In key export markets such as China for wool and the EU for citrus, South Africa faced non-tariff barriers. China temporarily blocked South African wool in response to the outbreak of the foot-and-mouth disease in South Africa. But this was a misstep on China’s part as there is already a framework to manage wool exports in periods when there is a foot-and-mouth disease to ensure the safety of the wool exported.

Notably, the outbreak was on cattle, not sheep, which should have provided further comfort about the safety of the wool exports. Positively, after a few months, China lifted the ban, although it had already had a notable financial impact on South African wool farmers and exporting businesses. China is an important market for South African wool, accounting for just over 70% of the wool exports.

Similarly, the EU imposed protectionist measures on SA agriculture by changing its regulations on plant safety for citrus without notifying its trading partners within a reasonable time. The new regulation purports to protect the EU from a quarantine organism, “False Codling Moth”, by introducing stringent new cold treatment requirements, particularly on citrus imports from Africa, mainly impacting South Africa, Zimbabwe, and the Kingdom of Eswatini.

These are the largest suppliers of citrus to the EU region. For example, over the past five years, South Africa has constantly been the leading supplier of citrus to the EU region, accounting for an average of 12% in value terms. This was a contentious issue, mainly as South Africa had already put rigorous measures to control the False Codling Moth, which the EU used as a pretext to restrict citrus imports from Africa. It appeared that the EU used the new regulations to protect citrus-growing countries like Spain, which had to compete with products from Southern Africa.

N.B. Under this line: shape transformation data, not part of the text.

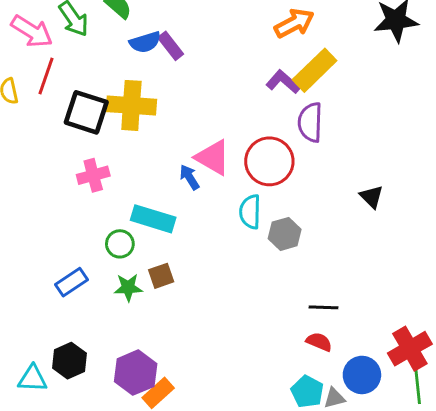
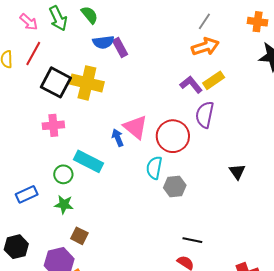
pink arrow: (32, 31) -> (29, 22), size x0.7
yellow rectangle: (315, 70) -> (214, 80), size x0.7
brown square: (161, 276) -> (79, 236), moved, turned 36

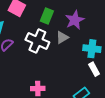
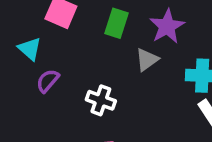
white cross: (37, 41) -> (101, 100), moved, size x0.7

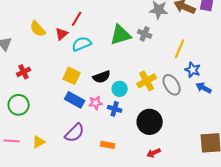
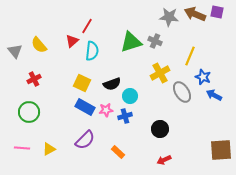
yellow semicircle: (38, 29) -> (39, 45), moved
cyan semicircle: (82, 44) -> (92, 51), turned 120
yellow cross: (147, 81) -> (160, 73), moved
blue cross: (115, 109) -> (125, 116), turned -32
black circle: (150, 122) -> (160, 129), size x0.7
orange rectangle: (108, 145) -> (118, 152), turned 32

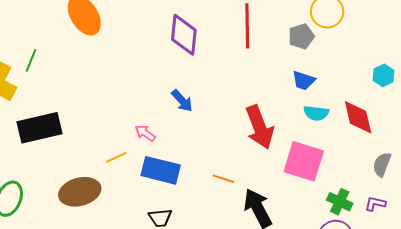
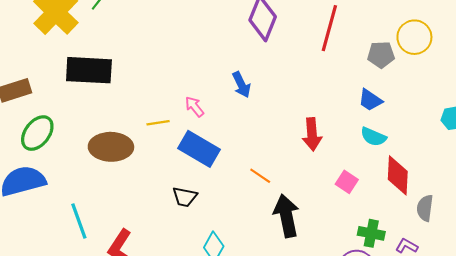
red diamond: (358, 117) -> (398, 175), moved
red arrow: (260, 127) -> (312, 134), size x0.7
pink square: (304, 161) -> (347, 182), size x0.5
gray semicircle: (382, 164) -> (425, 208), turned -30
green cross: (340, 202) -> (371, 233), turned -30

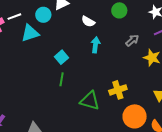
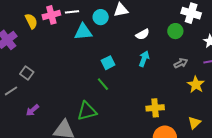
white semicircle: (88, 21) -> (143, 34), turned -72
green line: (62, 79) -> (103, 84), turned -64
green triangle: (90, 101) -> (87, 111), moved, turned -45

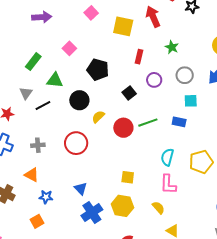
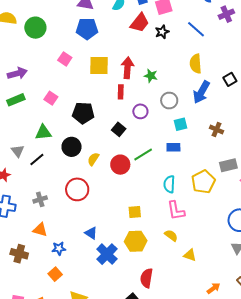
red arrow: (153, 17) -> (128, 68), moved, turned 40
green rectangle: (33, 62) -> (16, 100), moved, turned 42

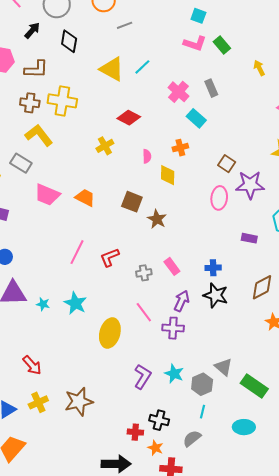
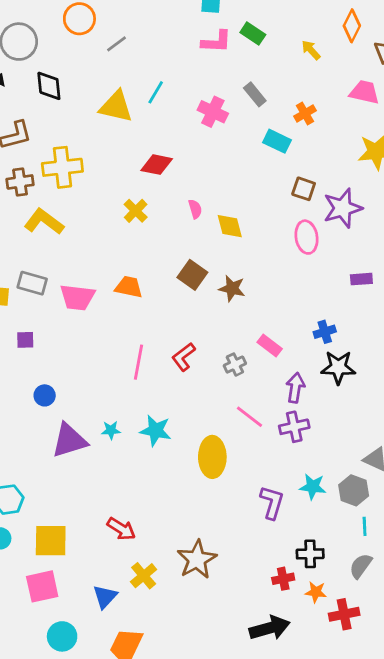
cyan rectangle: (196, 118) -> (277, 141), moved
orange cross: (180, 148) -> (305, 113), moved
gray rectangle: (21, 163) -> (32, 283), moved
brown square: (132, 202) -> (192, 275), turned 30
cyan star: (43, 304) -> (111, 430), moved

Also worth noting is that the spread of foot-and-mouth disease in the cattle industry was vast and, for the first time, in six of South Africa’s nine provinces. This resulted in a decline in slaughtering activity in some major feedlots. Subsequently, beef exports were also limited as some key markets had imposed a ban on livestock products from South Africa.

Regarding field crops, the production of key crops, such as maize, was not as robust as the previous year. The maize harvest was 15,5 million tonnes, down by 5% from the prior season. This meant that the export volume would also decline somewhat. But other crops such as soybeans reached a record level of 2,2 million tonnes and thus led to an increase in exports.

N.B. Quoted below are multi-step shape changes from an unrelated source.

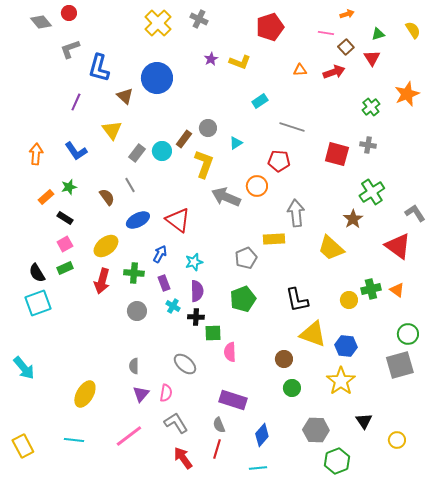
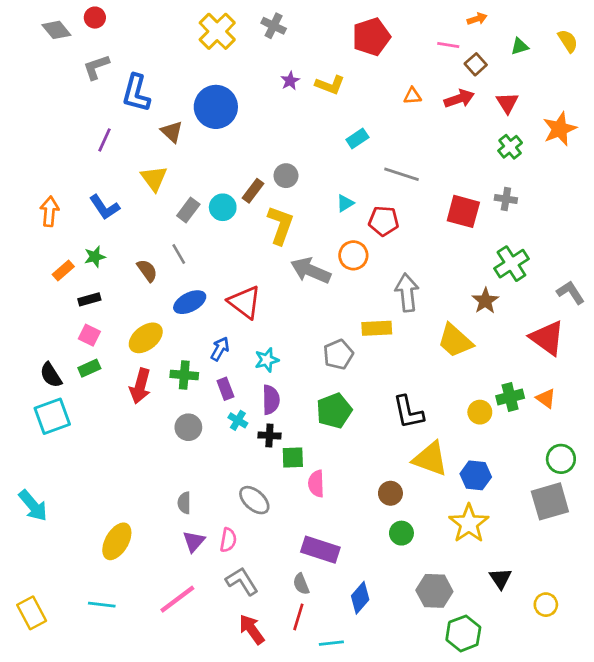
red triangle: (372, 58) -> (507, 103), moved
cyan triangle: (236, 143) -> (345, 203), moved
black rectangle: (65, 218) -> (89, 299), turned -49
pink square: (65, 244) -> (89, 335), turned -35
cyan line: (258, 468) -> (331, 643), moved

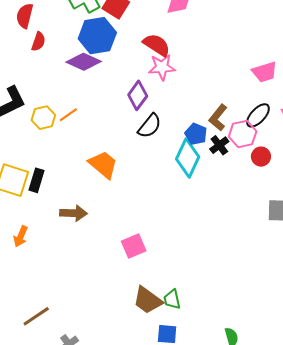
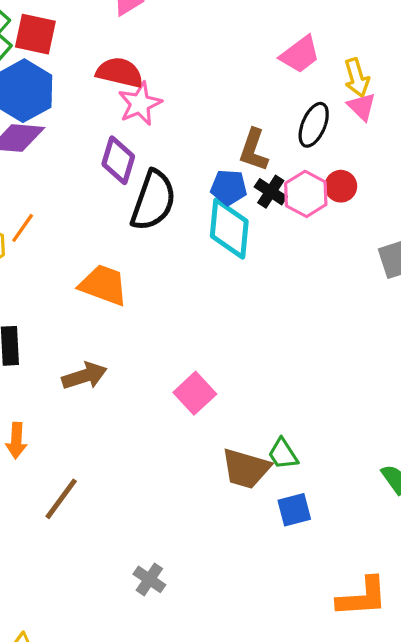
black semicircle: (150, 126) -> (153, 200), size x1.4
pink hexagon: (243, 134) -> (306, 194), moved
brown line: (36, 316) -> (61, 499), moved

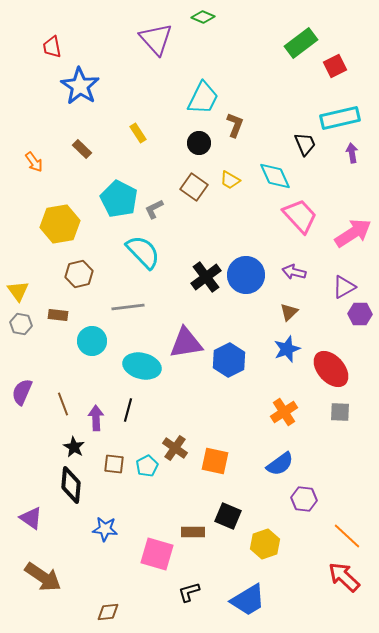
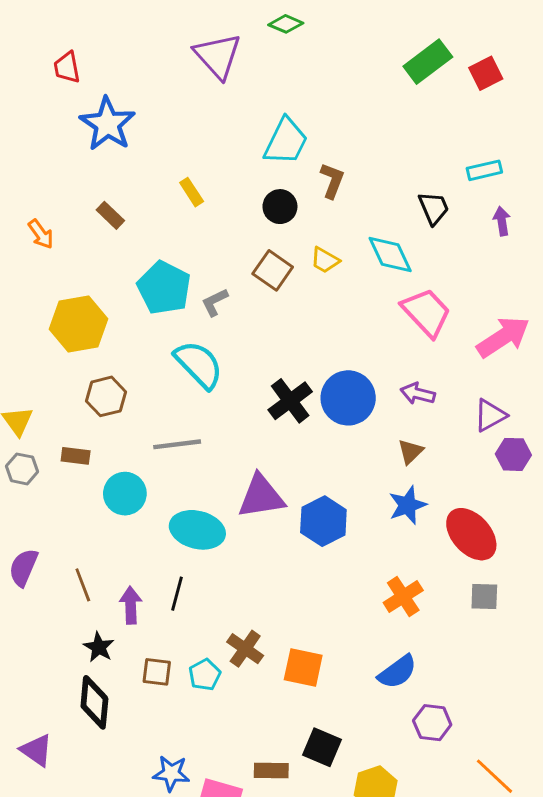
red square: (335, 66) -> (486, 73), moved
cyan rectangle: (340, 118) -> (484, 170), size x0.6
blue star: (105, 529) -> (171, 773), moved

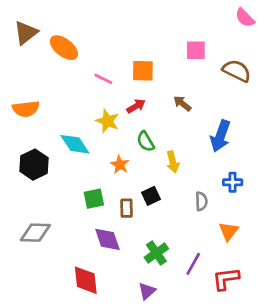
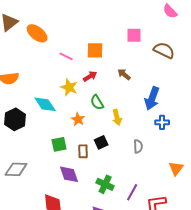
blue cross: (233, 182) -> (162, 122), moved
orange triangle: (229, 231) -> (176, 168), moved
green cross: (156, 253) -> (105, 184), turned -30

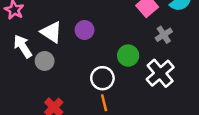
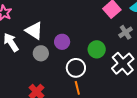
purple circle: (85, 30) -> (62, 42), moved
gray circle: (45, 61) -> (41, 53), moved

At the core, the generally higher commodity prices, specifically grains, and oilseeds, helped boost the export values, compensating for a slight volume decline.

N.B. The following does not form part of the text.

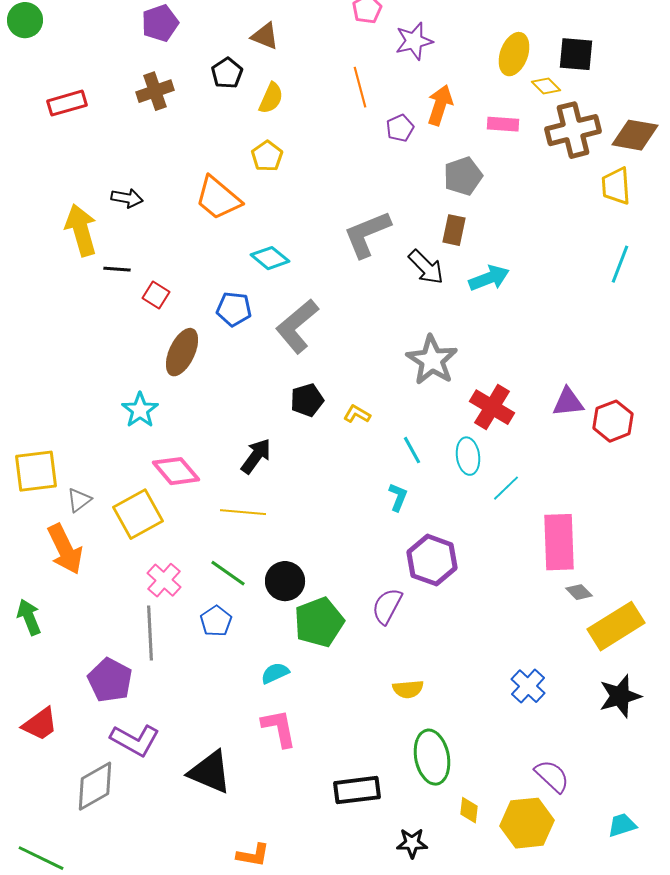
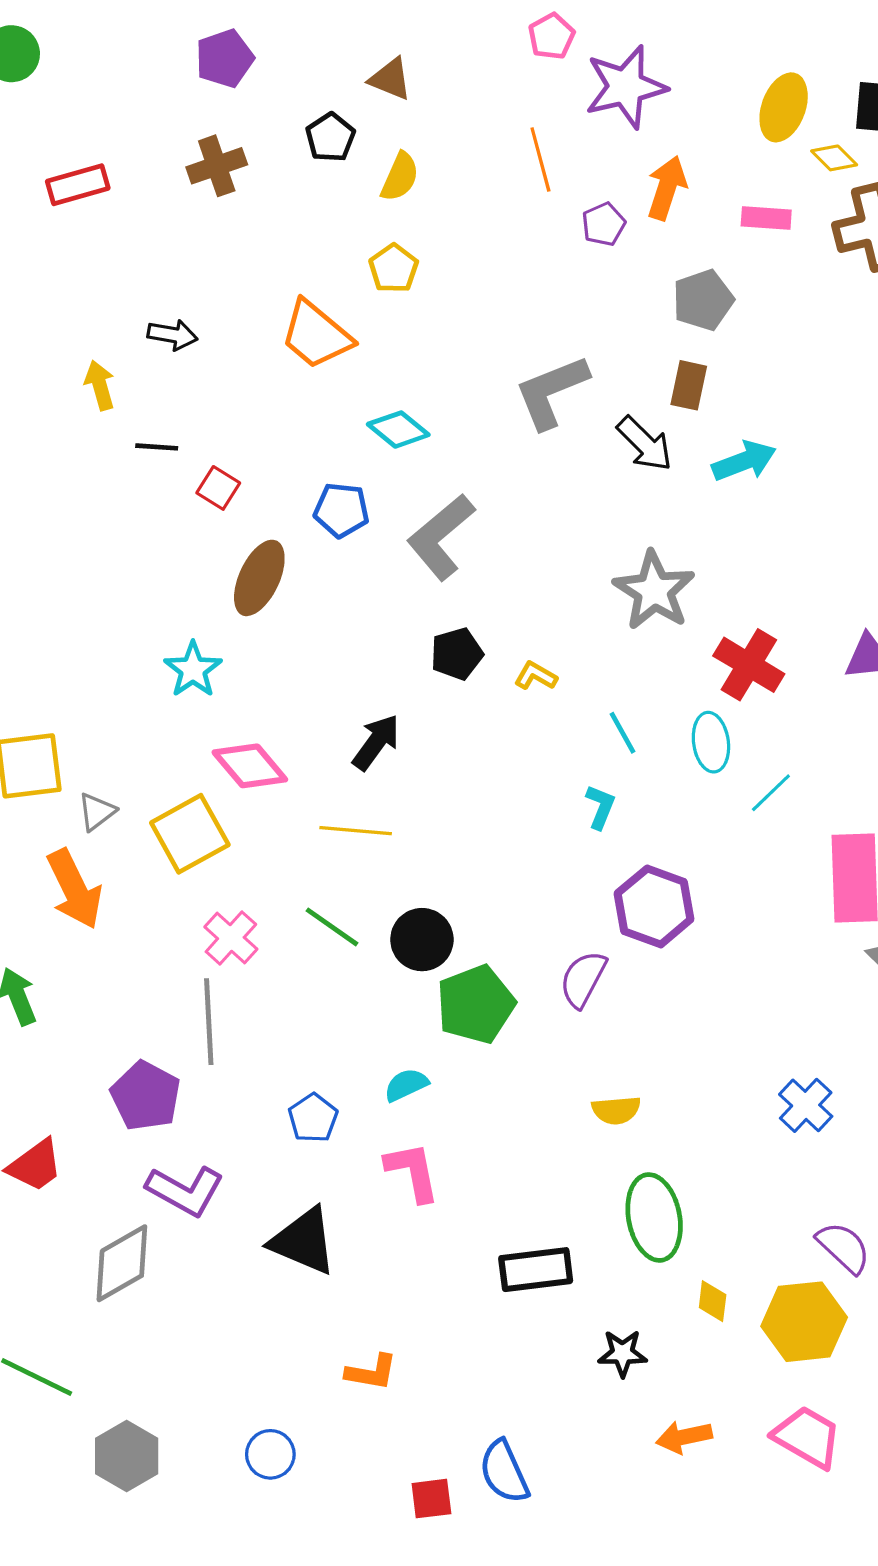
purple star: (414, 41) -> (626, 87), size x1.4
yellow arrow: (81, 230) -> (100, 385), size x0.6
blue pentagon: (216, 621) -> (313, 1118), moved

Regarding products and destinations, the export mix is not as different from the previous year. For example, citrus, maize, apples, pears, wine, grapes, figs, dates, avocados, nuts, fruit juices, wheat, wool, and sugar were still among the top exportable products in 2022.

From a destination point of view, the African continent remained the largest agricultural export market for South Africa, followed by Asia as the second largest market, and the EU held the third position. Notably, the United Kingdom remains one of the most important agricultural markets for South Africa, and there was also a flow of exports to the Americas region.

Ultimately, while we are yet to have full-year data, the available figures for the first eleven months show that South Africa’s agricultural exports far surpassed some expectations. The reasonably higher commodity prices were at the core of this solid export activity.

For 2023, government and organized agriculture should intensify the drive to expand export markets while maintaining the above existing ones should remain a priority. This entails the continuous engagement of the above markets by the South African authorities and mending relationships with regions like the EU where there has been friction with citrus exports.

For expansion, the priority countries should be China, South Korea, Japan, the USA, Vietnam, Taiwan, India, Saudi Arabia, Mexico, the Philippines, and Bangladesh. All have sizeable populations and large imports of agricultural products, specifically fruits, wine, beef, and grains. The DTIC, DALRRD, and DIRCO should keep these countries on their priority list for South Africa’s agriculture and agribusiness export focus.